■ **What you are asked to do**:
How many lines in these entries contain the string "Hvad"? Reply with the number alone.

■ **Input for this task**:
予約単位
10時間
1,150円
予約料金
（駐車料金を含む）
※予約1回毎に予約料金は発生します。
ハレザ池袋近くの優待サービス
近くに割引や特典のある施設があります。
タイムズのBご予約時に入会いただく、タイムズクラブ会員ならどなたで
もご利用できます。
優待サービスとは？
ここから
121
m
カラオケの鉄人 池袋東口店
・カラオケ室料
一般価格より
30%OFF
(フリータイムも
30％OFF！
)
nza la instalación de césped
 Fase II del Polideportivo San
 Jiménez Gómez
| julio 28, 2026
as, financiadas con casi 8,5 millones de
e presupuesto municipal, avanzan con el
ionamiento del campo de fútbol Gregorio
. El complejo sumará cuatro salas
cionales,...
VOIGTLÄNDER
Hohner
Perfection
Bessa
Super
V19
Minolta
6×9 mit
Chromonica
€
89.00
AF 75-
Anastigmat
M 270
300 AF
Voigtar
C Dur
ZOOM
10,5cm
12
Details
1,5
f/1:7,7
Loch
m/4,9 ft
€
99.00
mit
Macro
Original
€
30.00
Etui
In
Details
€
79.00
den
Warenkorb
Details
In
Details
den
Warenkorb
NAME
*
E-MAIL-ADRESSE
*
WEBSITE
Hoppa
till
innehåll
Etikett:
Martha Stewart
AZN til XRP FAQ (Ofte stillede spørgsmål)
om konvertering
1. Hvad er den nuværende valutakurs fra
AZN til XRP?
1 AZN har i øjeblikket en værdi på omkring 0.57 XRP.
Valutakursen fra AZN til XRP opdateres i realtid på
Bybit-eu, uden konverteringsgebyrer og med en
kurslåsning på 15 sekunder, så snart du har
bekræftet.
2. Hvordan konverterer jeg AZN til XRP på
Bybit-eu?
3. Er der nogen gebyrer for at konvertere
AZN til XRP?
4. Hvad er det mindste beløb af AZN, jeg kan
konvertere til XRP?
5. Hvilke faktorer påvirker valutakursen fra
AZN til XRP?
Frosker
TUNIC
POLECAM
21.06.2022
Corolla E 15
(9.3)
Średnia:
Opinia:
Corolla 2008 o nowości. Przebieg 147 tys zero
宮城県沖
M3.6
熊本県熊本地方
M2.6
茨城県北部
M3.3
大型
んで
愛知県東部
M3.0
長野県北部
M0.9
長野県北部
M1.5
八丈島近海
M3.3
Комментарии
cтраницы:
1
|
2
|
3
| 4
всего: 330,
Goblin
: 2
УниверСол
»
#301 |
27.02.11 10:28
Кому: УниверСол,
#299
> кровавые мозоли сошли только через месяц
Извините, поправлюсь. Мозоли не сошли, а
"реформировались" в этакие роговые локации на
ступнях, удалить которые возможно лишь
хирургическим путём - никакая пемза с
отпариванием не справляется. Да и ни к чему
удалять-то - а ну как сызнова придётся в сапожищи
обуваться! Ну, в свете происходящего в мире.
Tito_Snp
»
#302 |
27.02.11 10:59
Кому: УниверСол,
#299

■ **Output below**:
2